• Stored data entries

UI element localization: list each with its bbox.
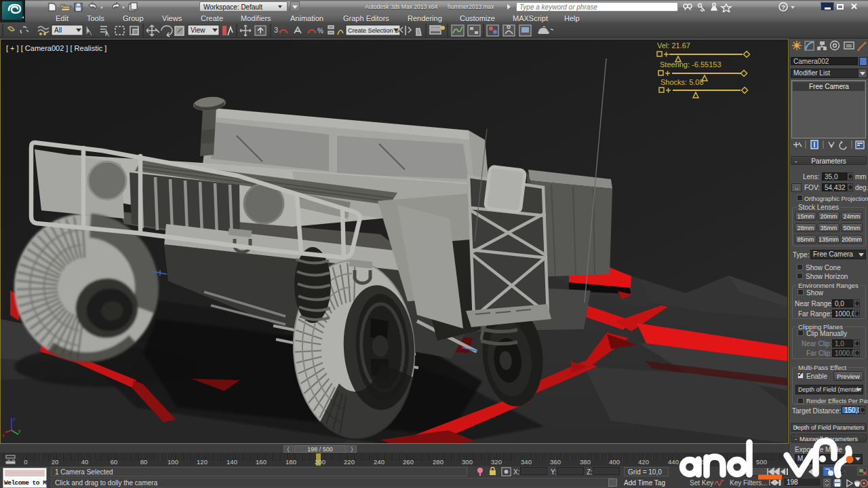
svg-text:Create Selection Se: Create Selection Se	[348, 27, 402, 34]
svg-text:3: 3	[274, 26, 278, 34]
svg-text:Vel: 21.67: Vel: 21.67	[657, 41, 690, 50]
svg-text:Shocks: 5.08: Shocks: 5.08	[660, 78, 704, 86]
svg-text:?: ?	[782, 4, 786, 11]
svg-text:All: All	[54, 26, 62, 34]
svg-text:x: x	[2, 433, 5, 438]
svg-text:%: %	[317, 27, 323, 35]
svg-text:y: y	[18, 428, 21, 434]
svg-text:Steering: -6.55153: Steering: -6.55153	[660, 60, 722, 69]
svg-text:z: z	[13, 417, 16, 421]
svg-text:View: View	[191, 26, 205, 34]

• TASK REQUIREMENTS
Word for word, restate all of the entries above and leave each picture out.

• COMPLETED EXERCISE
UI element localization: list each with its bbox.
svg-text:Create Selection Se: Create Selection Se	[348, 27, 402, 34]
svg-text:3: 3	[274, 26, 278, 34]
svg-text:Vel: 21.67: Vel: 21.67	[657, 41, 690, 50]
svg-text:Shocks: 5.08: Shocks: 5.08	[660, 78, 704, 86]
svg-text:?: ?	[782, 4, 786, 11]
svg-text:All: All	[54, 26, 62, 34]
svg-text:x: x	[2, 433, 5, 438]
svg-text:%: %	[317, 27, 323, 35]
svg-text:y: y	[18, 428, 21, 434]
svg-text:Steering: -6.55153: Steering: -6.55153	[660, 60, 722, 69]
svg-text:z: z	[13, 417, 16, 421]
svg-text:View: View	[191, 26, 205, 34]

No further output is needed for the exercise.